The 27th Annual Muwatin Conference will tackle these issues maximising the utilisation of the political-economic perspective in the analysis of the various phenomena that constitute central elements of the Israeli colonialism, the Palestinian liberation struggle, and the overall factors that play a significant role in the conflict under three rubrics:

Rubric 1: The nature of Israeli colonialism and the interests it serves, including those interests that enable Israel to escape accountability under international law and build alliances around the world. This may include recent shifts in alliances within the context of the recent normalisation agreements between Israel and a number of Arab countries, and alliances built with countries historically allied with the Palestinian people. Within this rubric, participants can discuss the political-economic viability and feasibility of the settler project, its rentier component, its convergence with the requirements of neoliberalism. It can also include a discussion of the role of the “security and surveillance industries” that characterize the Israeli economy and constitute a major reason for the positive relations built with Israel despite the violations and crimes it commits.

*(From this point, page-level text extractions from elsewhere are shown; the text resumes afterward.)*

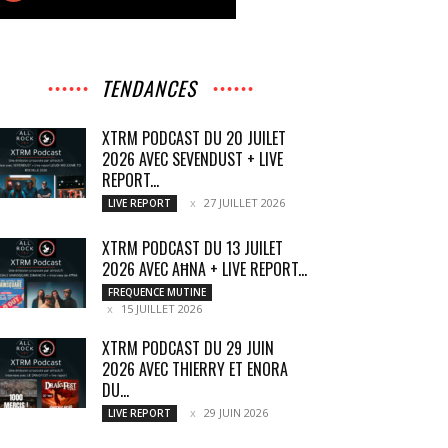
TENDANCES
XTRM PODCAST DU 20 JUILET
2026 AVEC SEVENDUST + LIVE
REPORT...
27 JUILLET 2026
LIVE REPORT
XTRM PODCAST DU 13 JUILET
2026 AVEC AĦNA + LIVE REPORT...
FREQUENCE MUTINE
15 JUILLET 2026
XTRM PODCAST DU 29 JUIN
2026 AVEC THIERRY ET ENORA
DU...
29 JUIN 2026
LIVE REPORT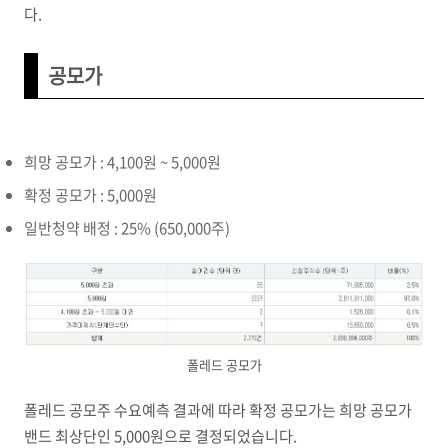
다.
공모가
희망 공모가 : 4,100원 ~ 5,000원
확정 공모가 : 5,000원
일반청약 배정 : 25% (650,000주)
폴레드 공모가
폴레드 공모주 수요예측 결과에 따라 확정 공모가는 희망 공모가
밴드 최상단인 5,000원으로 결정되었습니다.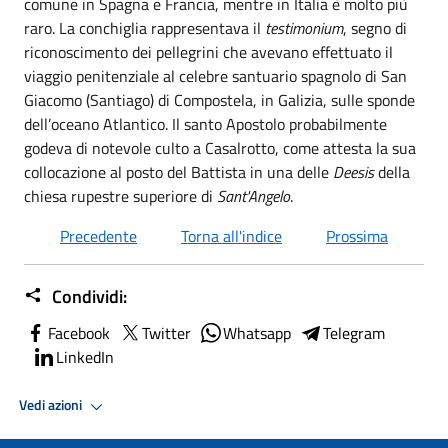
comune in Spagna e Francia, mentre in Italia è molto più
raro. La conchiglia rappresentava il
testimonium
, segno di
riconoscimento dei pellegrini che avevano effettuato il
viaggio penitenziale al celebre santuario spagnolo di San
Giacomo (Santiago) di Compostela, in Galizia, sulle sponde
dell’oceano Atlantico. Il santo Apostolo probabilmente
godeva di notevole culto a Casalrotto, come attesta la sua
collocazione al posto del Battista in una delle
Deesis
della
chiesa rupestre superiore di
Sant'Angelo
.
Precedente
Torna all'indice
Prossima
Condividi:
Facebook
Twitter
Whatsapp
Telegram
LinkedIn
Vedi azioni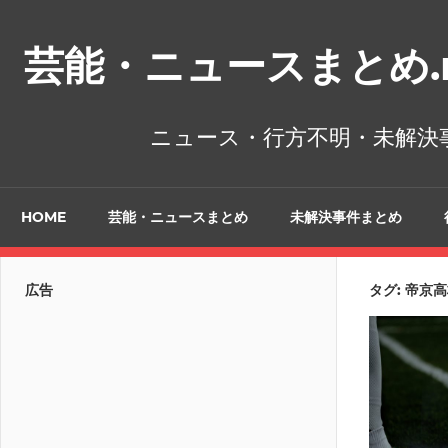
コ
ン
芸能・ニュースまとめ.n
テ
ン
ツ
ニュース・行方不明・未解決
へ
ス
キ
HOME
芸能・ニュースまとめ
未解決事件まとめ
ッ
プ
広告
タグ:
帝京高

Rubric 2: The nature of the anti-colonial forces in the Palestinian society and their allies in Palestine and abroad. This can include the diversity of these forces in the different places where Palestinians are present, the peculiarities of these forces, ways to build a stronger Palestinian front to resist colonialism, and reasons that can impede their viability, including corruption and narrow political and economic interests. Moreover, the feasibility of using various tools in the process of resisting colonialism, such as the nature of the organizational structures of the Palestinian people, especially the Palestine Liberation Organization, the Palestinian National Authority, the Palestinian parties and factions and their coordinating bodies. The nature of the legal and economic structures, and the policies adopted by the Palestinian elites, the degree of their alignment with the emancipation project, and their possible role in impeding it.

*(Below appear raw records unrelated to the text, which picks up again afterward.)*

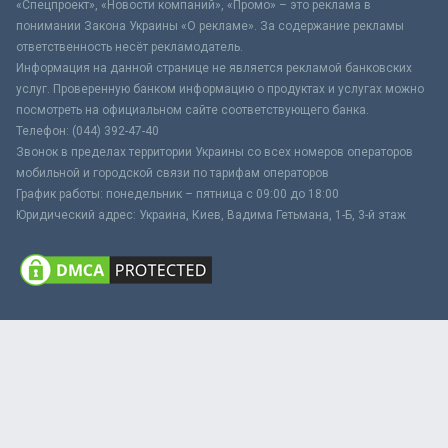
«Спецпроект», «Новости компаний», «Промо» – это реклама в
понимании Закона Украины «О рекламе». За содержание рекламы
ответственность несёт рекламодатель.
Информация на данной странице не является рекламой банковских
услуг. Проверенную банком информацию о продуктах и услугах можно
посмотреть на официальном сайте соответствующего банка.
Телефон: (044) 392-47-40
Звонок в пределах территории Украины со всех номеров операторов
мобильной и городской связи по тарифам операторов
График работы: понедельник – пятница с 09:00 до 18:00
Юридический адрес: Украина, Киев, Вадима Гетьмана, 1-Б, 3-й этаж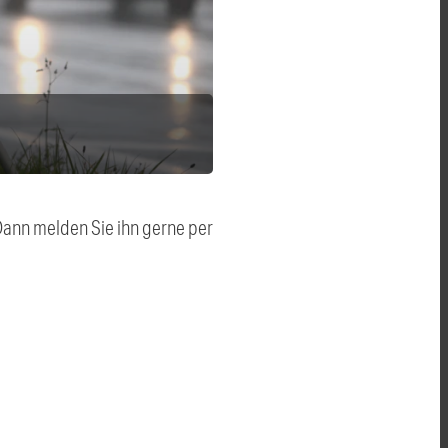
 Dann melden Sie ihn gerne per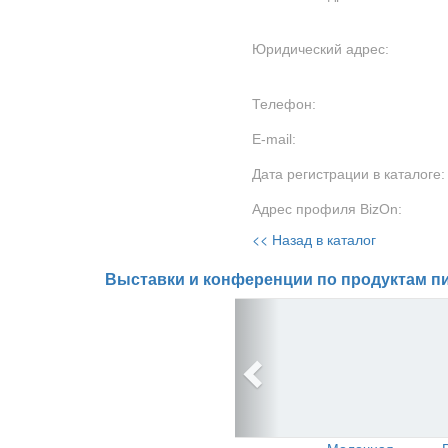
Юридический адрес:
Телефон:
E-mail:
Дата регистрации в каталоге:
Адрес профиля BizOn:
<< Назад в каталог
Выставки и конференции по продуктам пи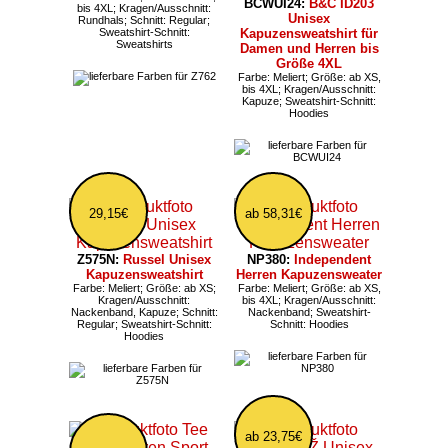
BCWUI24:
B&C ID203
bis 4XL; Kragen/Ausschnitt:
Unisex
Rundhals; Schnitt: Regular;
Sweatshirt-Schnitt:
Kapuzensweatshirt für
Sweatshirts
Damen und Herren bis
Größe 4XL
Farbe: Meliert; Größe: ab XS,
bis 4XL; Kragen/Ausschnitt:
Kapuze; Sweatshirt-Schnitt:
Hoodies
29,15€
ab 58,31€
Z575N:
Russel Unisex
NP380:
Independent
Kapuzensweatshirt
Herren Kapuzensweater
Farbe: Meliert; Größe: ab XS;
Farbe: Meliert; Größe: ab XS,
Kragen/Ausschnitt:
bis 4XL; Kragen/Ausschnitt:
Nackenband, Kapuze; Schnitt:
Nackenband; Sweatshirt-
Regular; Sweatshirt-Schnitt:
Schnitt: Hoodies
Hoodies
ab 23,75€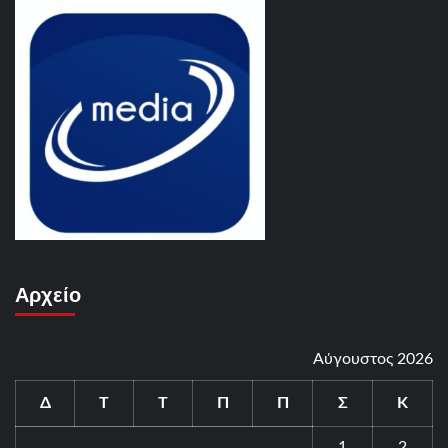
Αρχείο
Αύγουστος 2026
Δ
Τ
Τ
Π
Π
Σ
Κ
1
2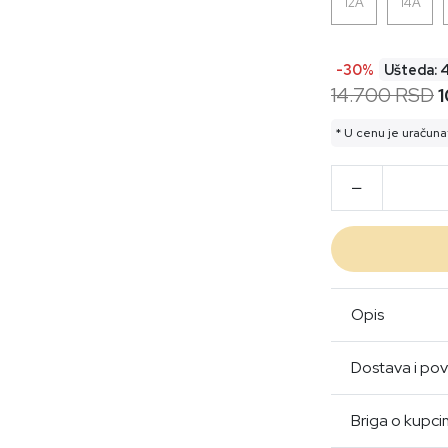
12A
14A
-30%
Ušteda: 
14.700 RSD
* U cenu je uračuna
Opis
Dostava i pov
Briga o kupc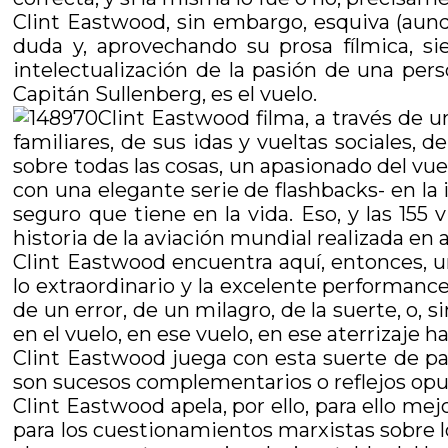
Clint Eastwood, sin embargo, esquiva (aunqu
duda y, aprovechando su prosa fílmica, s
intelectualización de la pasión de una per
Capitán Sullenberg, es el vuelo.
Clint Eastwood filma, a través de u
familiares, de sus idas y vueltas sociales, d
sobre todas las cosas, un apasionado del vuel
con una elegante serie de flashbacks- en la i
seguro que tiene en la vida. Eso, y las 155
historia de la aviación mundial realizada e
Clint Eastwood encuentra aquí, entonces, u
lo extraordinario y la excelente performanc
de un error, de un milagro, de la suerte, o,
en el vuelo, en ese vuelo, en ese aterrizaje 
Clint Eastwood juega con esta suerte de par
son sucesos complementarios o reflejos opue
Clint Eastwood apela, por ello, para ello me
para los cuestionamientos marxistas sobre 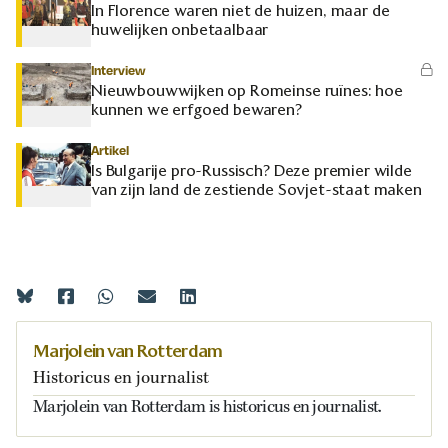
In Florence waren niet de huizen, maar de
huwelijken onbetaalbaar
Interview
Nieuwbouwwijken op Romeinse ruïnes: hoe
kunnen we erfgoed bewaren?
Artikel
Is Bulgarije pro-Russisch? Deze premier wilde
van zijn land de zestiende Sovjet-staat maken
Marjolein van Rotterdam
Historicus en journalist
Marjolein van Rotterdam is historicus en journalist.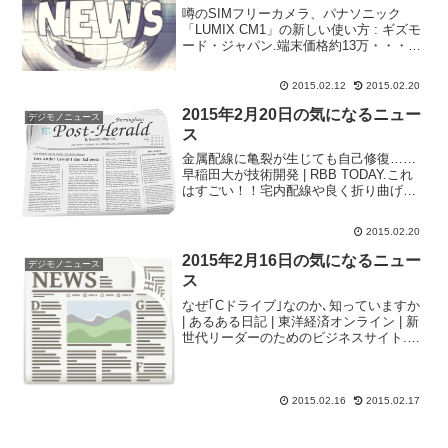
噂のSIMフリーカメラ、パナソニック
「LUMIX CM1」の新しい使い方 : ギズモ
ード・ジャパン.端末価格約13万・・・5
万くらいならちょっと欲しいかなと思っ
てたんですが高いし2000台限定だそうで
2015.02.12
2015.02.20
す。しかも、望遠レンズなんかも付けら
れる...
2015年2月20日の気になるニュー
デジモノニュース
ス
金属配線に亀裂が生じても自己修復……
早稲田大が技術開発 | RBB TODAY.これ
はすごい！！宅内配線や良く折り曲げる
ような線はかなり効果ありそう。身近な
ところで行くとドライヤーの線かな。ハ
2015.02.20
イレゾプレーヤー「AK240」に、音質追
求のステ...
2015年2月16日の気になるニュー
デジモノニュース
ス
なぜ｢Cドライブ｣なのか､知っていますか
| あるある日記 | 東洋経済オンライン | 新
世代リーダーのためのビジネスサイト.意
外に自分も知りませんでした。Aドライブ
とBドライブがあれだったとは・・・東亜
重工製バリアブルオーバーヘッドフォ
ン...
2015.02.16
2015.02.17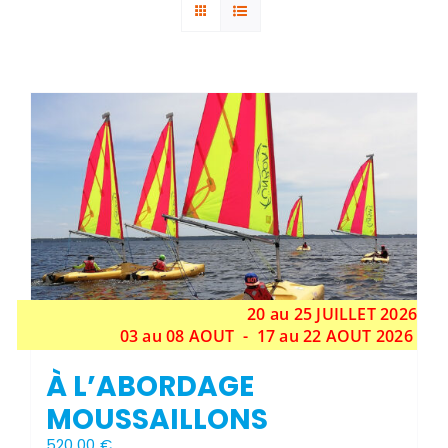
Stock épuisé
20 au 25 JUILLET 2026
03 au 08 AOUT - 17 au 22 AOUT 2026
À L’ABORDAGE
MOUSSAILLONS
520,00
€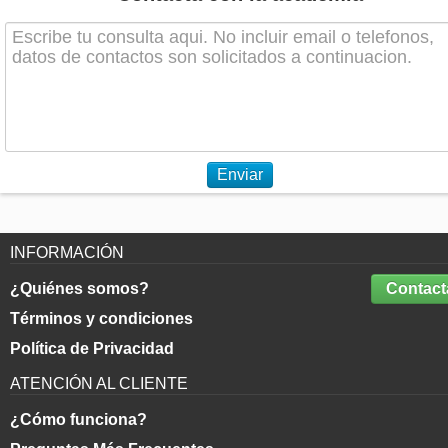
Enviar
INFORMACIÓN
¿Quiénes somos?
Contact
Términos y condiciones
Política de Privacidad
ATENCIÓN AL CLIENTE
¿Cómo funciona?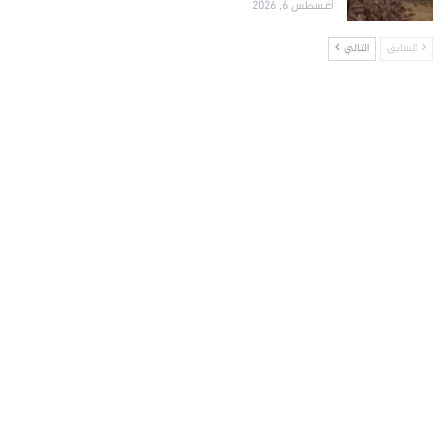
أغسطس 6, 2026
السابق
التالي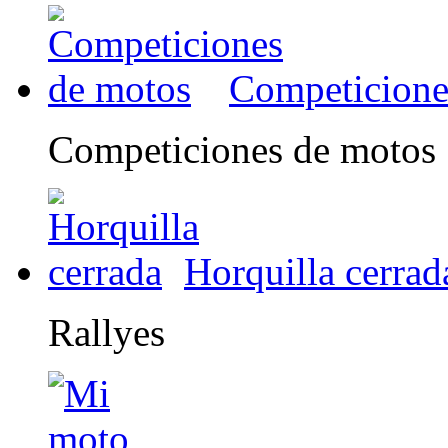
Competicione
Competiciones de motos
Horquilla cerrad
Rallyes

Rubric 3: The nature of the battle between the Palestinian emancipatory forces and their allies on the one hand, and the colonial powers and their allies on the other. The nature of the “battlefields”/“frontlines”, their tools, and strategies. This includes a discussion of the forms of popular Palestinian resistance (as well as popular international solidarity), paramilitary, and diplomatic, and the scope of this resistance locally, in the Arab region and globally, and the networks of relations and organizational structures necessary for it, including the roles of Palestinians outside Palestine, who are currently marginalized, and how to activate them in an organized struggle effort. Moreover, under this rubric we aim to see a discussion surrounding the principles and inalienable rights versus the mechanisms for achieving rights that can be regulated, and the importance of the international (non-bilateral) nature of negotiation, its terms and conditions. In addition, we aim to highlight the tools utilized by colonial forces to curb and frustrate the Palestinian struggle by stigmatizing it as terrorism, anti-Semitism and the like. Furthermore, this rubric encompasses the economic mechanisms employed by colonial powers such as siege, obstruction to production, conditional international aid, and economic peace projects, and the impact of the aforementioned tools on the structures of the Palestinian national liberation movement.